Las diferencias ya eran visibles, pero no se les concedía importancia porque la democratización aparecía como la tarea más urgente. Anotemos dos libros de mediados de los 80 que se plantearon más radicalmente el problema del orden político. De un lado, El otro sendero, de Hernando de Soto: el cambio como liberalización, desregulación, apertura comercial. Del otro lado, La conflictiva y nunca acabada construcción del orden deseado, de Norbert Lechner: el cambio como la creación de un orden en el que fuese posible el reconocimiento. De un lado, el programa del neoliberalismo más transparente, que no querría del Estado más que las funciones represivas y de acreditación. Y, del otro, una nueva aproximación al problema del Estado y la democracia, a la dimensión subjetiva de la política: la formación de identidades, memorias colectivas, espacios de encuentro, comunicación.
La tendencia general, el consenso básico por decirlo así, puede expresarse de manera muy simple: el problema era la democratización del Estado. Esto significaba que había un Estado autoritario –los militares en el poder– y que hacía falta transformarlo en un Estado democrático. Nótese: no se dudaba de que hubiese un Estado, tampoco de que fuese factible transformarlo mediante un arreglo institucional que garantizase elecciones libres.
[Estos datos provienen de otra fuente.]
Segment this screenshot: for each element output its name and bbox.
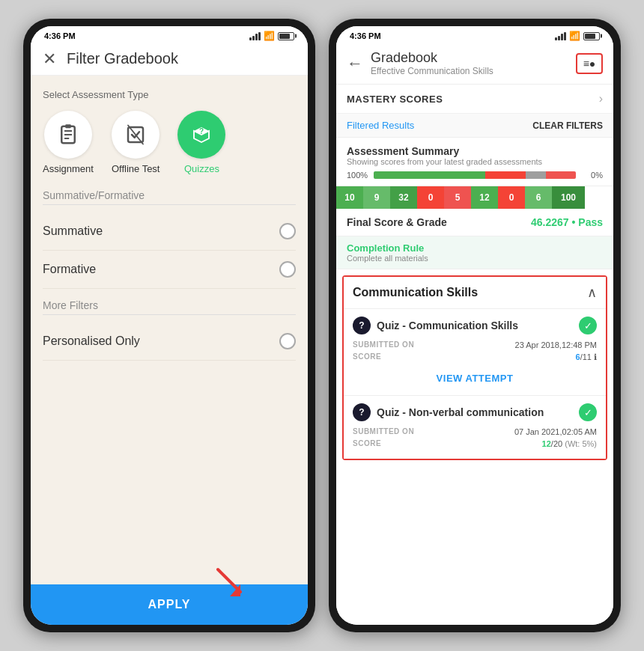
quiz-meta-score-1: SCORE 12/20 (Wt: 5%) — [353, 439, 597, 448]
score-value-0: 6/11 ℹ — [576, 352, 597, 362]
submitted-value-1: 07 Jan 2021,02:05 AM — [514, 427, 597, 436]
close-button[interactable]: ✕ — [43, 51, 56, 67]
quiz-item-1: ? Quiz - Non-verbal communication ✓ SUBM… — [344, 395, 606, 459]
back-button[interactable]: ← — [347, 54, 363, 73]
quiz-title-1: Quiz - Non-verbal communication — [377, 406, 544, 418]
quiz-meta-submitted-1: SUBMITTED ON 07 Jan 2021,02:05 AM — [353, 427, 597, 436]
right-wifi-icon: 📶 — [569, 31, 580, 41]
assessment-type-offline-test[interactable]: Offline Test — [112, 111, 160, 174]
quiz-meta-score-0: SCORE 6/11 ℹ — [353, 352, 597, 362]
score-cell-2: 32 — [390, 186, 417, 209]
battery-icon — [278, 32, 294, 40]
score-value-1: 12/20 (Wt: 5%) — [542, 439, 597, 448]
assessment-summary-block: Assessment Summary Showing scores from y… — [336, 138, 613, 186]
summative-radio[interactable] — [279, 223, 296, 239]
bar-pct-100: 100% — [347, 171, 369, 180]
final-score-label: Final Score & Grade — [347, 216, 447, 228]
score-cell-7: 6 — [525, 186, 552, 209]
assessment-summary-title: Assessment Summary — [347, 145, 603, 157]
view-attempt-row-0: VIEW ATTEMPT — [353, 365, 597, 388]
assessment-summary-subtitle: Showing scores from your latest graded a… — [347, 157, 603, 166]
left-time: 4:36 PM — [44, 31, 76, 40]
wifi-icon: 📶 — [264, 31, 275, 41]
clear-filters-button[interactable]: CLEAR FILTERS — [532, 120, 603, 131]
select-assessment-label: Select Assessment Type — [43, 89, 296, 100]
personalised-radio[interactable] — [279, 333, 296, 349]
left-status-bar: 4:36 PM 📶 — [31, 26, 308, 43]
right-time: 4:36 PM — [350, 31, 381, 40]
signal-icon — [249, 32, 261, 40]
bar-green — [374, 171, 485, 179]
gradebook-filter-button[interactable]: ≡● — [576, 53, 603, 74]
score-label-0: SCORE — [353, 352, 381, 362]
final-score-row: Final Score & Grade 46.2267 • Pass — [336, 209, 613, 236]
comm-skills-header[interactable]: Communication Skills ∧ — [344, 277, 606, 308]
assessment-bar-row: 100% 0% — [347, 171, 603, 180]
assessment-type-quizzes[interactable]: ? Quizzes — [177, 111, 225, 174]
view-attempt-button-0[interactable]: VIEW ATTEMPT — [437, 373, 514, 384]
gradebook-title-block: Gradebook Effective Communication Skills — [371, 50, 568, 76]
right-status-bar: 4:36 PM 📶 — [336, 26, 613, 43]
score-cell-6: 0 — [498, 186, 525, 209]
score-num-1: 12 — [542, 439, 551, 448]
right-phone: 4:36 PM 📶 ← Gradebook Effective Communic… — [329, 19, 621, 632]
quiz-title-area-0: ? Quiz - Communication Skills — [353, 317, 518, 334]
offline-test-label: Offline Test — [112, 163, 160, 174]
gradebook-body: MASTERY SCORES › Filtered Results CLEAR … — [336, 85, 613, 625]
assignment-icon-circle — [44, 111, 92, 159]
score-cells-row: 10 9 32 0 5 12 0 6 100 — [336, 186, 613, 209]
divider-2 — [43, 314, 296, 315]
quiz-meta-submitted-0: SUBMITTED ON 23 Apr 2018,12:48 PM — [353, 340, 597, 349]
quiz-top-row-0: ? Quiz - Communication Skills ✓ — [353, 317, 597, 334]
assessment-type-assignment[interactable]: Assignment — [43, 111, 94, 174]
gradebook-title: Gradebook — [371, 50, 568, 66]
apply-button[interactable]: APPLY — [148, 598, 191, 611]
comm-skills-section: Communication Skills ∧ ? Quiz - Communic… — [342, 275, 607, 460]
assignment-label: Assignment — [43, 163, 94, 174]
filtered-results-label: Filtered Results — [347, 120, 414, 131]
more-filters-section: More Filters Personalised Only — [43, 299, 296, 361]
quizzes-icon: ? — [190, 123, 213, 146]
score-cell-3: 0 — [417, 186, 444, 209]
svg-text:?: ? — [199, 127, 204, 135]
more-filters-label: More Filters — [43, 299, 296, 311]
mastery-scores-label: MASTERY SCORES — [347, 94, 443, 105]
score-cells: 10 9 32 0 5 12 0 6 100 — [336, 186, 585, 209]
bar-red-1 — [485, 171, 526, 179]
quizzes-icon-circle: ? — [177, 111, 225, 159]
filter-title: Filter Gradebook — [67, 50, 178, 67]
score-denom-0: /11 — [580, 352, 592, 361]
offline-test-icon-circle — [112, 111, 160, 159]
quiz-title-area-1: ? Quiz - Non-verbal communication — [353, 403, 544, 421]
gradebook-subtitle: Effective Communication Skills — [371, 66, 568, 76]
score-cell-1: 9 — [363, 186, 390, 209]
completion-rule-subtitle: Complete all materials — [347, 254, 603, 263]
formative-radio[interactable] — [279, 261, 296, 278]
quiz-check-0: ✓ — [579, 317, 597, 334]
apply-bar[interactable]: APPLY — [31, 584, 308, 625]
score-denom-1: /20 — [551, 439, 562, 448]
quiz-top-row-1: ? Quiz - Non-verbal communication ✓ — [353, 403, 597, 421]
summative-row[interactable]: Summative — [43, 213, 296, 251]
submitted-value-0: 23 Apr 2018,12:48 PM — [515, 340, 597, 349]
formative-row[interactable]: Formative — [43, 251, 296, 289]
quiz-title-0: Quiz - Communication Skills — [377, 320, 518, 331]
submitted-label-0: SUBMITTED ON — [353, 340, 414, 349]
submitted-label-1: SUBMITTED ON — [353, 427, 414, 436]
comm-skills-chevron-icon: ∧ — [587, 284, 597, 301]
summative-formative-label: Summative/Formative — [43, 189, 296, 201]
personalised-row[interactable]: Personalised Only — [43, 323, 296, 361]
svg-rect-4 — [65, 124, 71, 128]
quiz-icon-1: ? — [353, 403, 371, 421]
gradebook-header: ← Gradebook Effective Communication Skil… — [336, 43, 613, 85]
assignment-icon — [57, 123, 79, 146]
mastery-scores-row[interactable]: MASTERY SCORES › — [336, 85, 613, 114]
info-icon-0: ℹ — [594, 352, 597, 361]
score-cell-4: 5 — [444, 186, 471, 209]
bar-red-2 — [546, 171, 577, 179]
arrow-indicator — [212, 563, 248, 602]
filtered-results-row: Filtered Results CLEAR FILTERS — [336, 114, 613, 138]
filter-icon: ≡● — [583, 58, 596, 70]
quiz-check-1: ✓ — [579, 403, 597, 421]
right-battery-icon — [583, 32, 600, 40]
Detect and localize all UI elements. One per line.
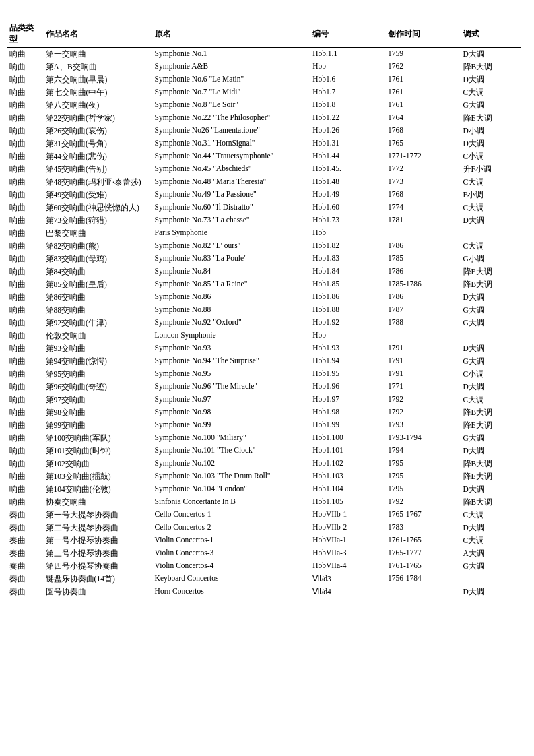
table-row: 响曲第六交响曲(早晨)Symphonie No.6 "Le Matin"Hob1…: [7, 73, 521, 86]
cell-25-3: Hob1.95: [310, 368, 385, 381]
cell-42-3: Ⅶ/d4: [310, 586, 385, 598]
cell-23-3: Hob1.93: [310, 342, 385, 355]
cell-23-0: 响曲: [7, 342, 43, 355]
table-row: 响曲第101交响曲(时钟)Symphonie No.101 "The Clock…: [7, 445, 521, 458]
cell-25-1: 第95交响曲: [43, 368, 152, 381]
cell-3-0: 响曲: [7, 86, 43, 99]
cell-38-4: 1761-1765: [385, 534, 461, 547]
cell-24-5: G大调: [461, 355, 521, 368]
cell-8-5: C小调: [461, 150, 521, 163]
cell-31-1: 第101交响曲(时钟): [43, 445, 152, 458]
cell-26-2: Symphonie No.96 "The Miracle": [152, 381, 310, 393]
cell-13-0: 响曲: [7, 214, 43, 227]
table-row: 响曲第A、B交响曲Symphonie A&BHob1762降B大调: [7, 61, 521, 73]
cell-40-4: 1761-1765: [385, 560, 461, 573]
cell-33-4: 1795: [385, 470, 461, 483]
cell-26-5: D大调: [461, 381, 521, 393]
cell-30-1: 第100交响曲(军队): [43, 432, 152, 445]
cell-28-5: 降B大调: [461, 406, 521, 419]
cell-19-4: 1786: [385, 291, 461, 304]
cell-7-5: D大调: [461, 137, 521, 150]
cell-38-0: 奏曲: [7, 534, 43, 547]
cell-31-3: Hob1.101: [310, 445, 385, 458]
cell-34-4: 1795: [385, 483, 461, 496]
cell-30-0: 响曲: [7, 432, 43, 445]
cell-31-5: D大调: [461, 445, 521, 458]
cell-20-0: 响曲: [7, 304, 43, 317]
cell-3-3: Hob1.7: [310, 86, 385, 99]
cell-8-2: Symphonie No.44 "Trauersymphonie": [152, 150, 310, 163]
cell-10-4: 1773: [385, 176, 461, 189]
cell-7-1: 第31交响曲(号角): [43, 137, 152, 150]
cell-34-1: 第104交响曲(伦敦): [43, 483, 152, 496]
cell-15-5: C大调: [461, 240, 521, 253]
cell-39-1: 第三号小提琴协奏曲: [43, 547, 152, 560]
cell-7-3: Hob1.31: [310, 137, 385, 150]
cell-3-2: Symphonie No.7 "Le Midi": [152, 86, 310, 99]
cell-0-5: D大调: [461, 48, 521, 61]
cell-1-1: 第A、B交响曲: [43, 61, 152, 73]
cell-14-4: [385, 227, 461, 240]
cell-11-2: Symphonie No.49 "La Passione": [152, 189, 310, 201]
cell-8-0: 响曲: [7, 150, 43, 163]
cell-27-1: 第97交响曲: [43, 393, 152, 406]
header-year: 创作时间: [385, 20, 461, 48]
cell-17-2: Symphonie No.84: [152, 265, 310, 278]
cell-14-1: 巴黎交响曲: [43, 227, 152, 240]
cell-13-4: 1781: [385, 214, 461, 227]
cell-36-3: HobVIIb-1: [310, 509, 385, 522]
cell-28-3: Hob1.98: [310, 406, 385, 419]
cell-40-1: 第四号小提琴协奏曲: [43, 560, 152, 573]
table-row: 响曲第98交响曲Symphonie No.98Hob1.981792降B大调: [7, 406, 521, 419]
cell-40-0: 奏曲: [7, 560, 43, 573]
cell-6-5: D小调: [461, 125, 521, 137]
cell-30-3: Hob1.100: [310, 432, 385, 445]
cell-6-4: 1768: [385, 125, 461, 137]
cell-13-1: 第73交响曲(狩猎): [43, 214, 152, 227]
table-row: 响曲第48交响曲(玛利亚·泰蕾莎)Symphonie No.48 "Maria …: [7, 176, 521, 189]
cell-36-2: Cello Concertos-1: [152, 509, 310, 522]
cell-3-1: 第七交响曲(中午): [43, 86, 152, 99]
cell-40-2: Violin Concertos-4: [152, 560, 310, 573]
table-row: 奏曲第一号小提琴协奏曲Violin Concertos-1HobVIIa-117…: [7, 534, 521, 547]
cell-1-0: 响曲: [7, 61, 43, 73]
cell-37-3: HobVIIb-2: [310, 522, 385, 534]
cell-41-4: 1756-1784: [385, 573, 461, 586]
cell-29-1: 第99交响曲: [43, 419, 152, 432]
cell-3-4: 1761: [385, 86, 461, 99]
header-name: 作品名名: [43, 20, 152, 48]
cell-19-3: Hob1.86: [310, 291, 385, 304]
cell-32-0: 响曲: [7, 458, 43, 470]
cell-4-3: Hob1.8: [310, 99, 385, 112]
cell-6-0: 响曲: [7, 125, 43, 137]
cell-29-5: 降E大调: [461, 419, 521, 432]
cell-16-5: G小调: [461, 253, 521, 265]
cell-34-5: D大调: [461, 483, 521, 496]
table-row: 响曲第97交响曲Symphonie No.97Hob1.971792C大调: [7, 393, 521, 406]
cell-2-0: 响曲: [7, 73, 43, 86]
cell-42-4: [385, 586, 461, 598]
table-row: 响曲第44交响曲(悲伤)Symphonie No.44 "Trauersymph…: [7, 150, 521, 163]
cell-42-2: Horn Concertos: [152, 586, 310, 598]
cell-41-0: 奏曲: [7, 573, 43, 586]
cell-8-4: 1771-1772: [385, 150, 461, 163]
cell-6-2: Symphonie No26 "Lamentatione": [152, 125, 310, 137]
cell-35-1: 协奏交响曲: [43, 496, 152, 509]
cell-21-4: 1788: [385, 317, 461, 329]
cell-17-4: 1786: [385, 265, 461, 278]
table-row: 奏曲第三号小提琴协奏曲Violin Concertos-3HobVIIa-317…: [7, 547, 521, 560]
cell-10-1: 第48交响曲(玛利亚·泰蕾莎): [43, 176, 152, 189]
cell-13-2: Symphonie No.73 "La chasse": [152, 214, 310, 227]
cell-20-4: 1787: [385, 304, 461, 317]
cell-22-0: 响曲: [7, 329, 43, 342]
table-row: 响曲第84交响曲Symphonie No.84Hob1.841786降E大调: [7, 265, 521, 278]
table-row: 响曲第93交响曲Symphonie No.93Hob1.931791D大调: [7, 342, 521, 355]
cell-25-5: C小调: [461, 368, 521, 381]
cell-12-0: 响曲: [7, 201, 43, 214]
cell-34-3: Hob1.104: [310, 483, 385, 496]
cell-2-5: D大调: [461, 73, 521, 86]
cell-15-1: 第82交响曲(熊): [43, 240, 152, 253]
table-row: 奏曲第四号小提琴协奏曲Violin Concertos-4HobVIIa-417…: [7, 560, 521, 573]
cell-10-3: Hob1.48: [310, 176, 385, 189]
cell-24-3: Hob1.94: [310, 355, 385, 368]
Pero al poco tiempo las nuevas democracias comenzaron a producir resultados extraños. La crisis de los sistemas de partidos en Venezuela, Bolivia, Ecuador y Perú, los gobiernos de Hugo Chávez, Abdalá Bucaram, Alberto Fujimori y Carlos Menem. Algo estaba mal. Formas de clientelismo cada vez más agresivo, aumento de la pobreza y de la economía informal, incremento de la delincuencia y de la corrupción, privatización masiva de la economía y de los servicios públicos. Comenzó entonces a plantearse el problema del Estado o, más concretamente, el problema de la debilidad del Estado y, junto con él, el de la cultura política: un Estado débil y la ausencia de una cultura cívica hacían necesario pensar en una estrategia para la consolidación de la democracia.En los 90 se podía hacer un primer diagnóstico sobre la debilidad del Estado en el que casi todos estarían de acuerdo. Contra las apariencias, habíamos tenido siempre Estados débiles: autoritarios, intervencionistas, de ambiciones desmesuradas, pero débiles. Dos indicadores básicos confirmaban esta idea: la debilidad fiscal y la debilidad jurídico-administrativa. Estados débiles, entonces, en primer lugar por falta de recursos, porque tenían una base fiscal insuficiente, porque el presupuesto público era precario, por el peso de la deuda. Y, además, Estados débiles porque eran incapaces de imponer el cumplimiento de la ley, porque no había ni funcionarios, ni recursos administrativos, ni policía, ni administración de justicia suficientes. El resultado estaba a la vista: Estados incapaces de administrar, de ordenar la vida social o poner freno a la corrupción, todo lo cual se traducía en el aumento de la economía informal y en la obstrucción permanente del crecimiento económico.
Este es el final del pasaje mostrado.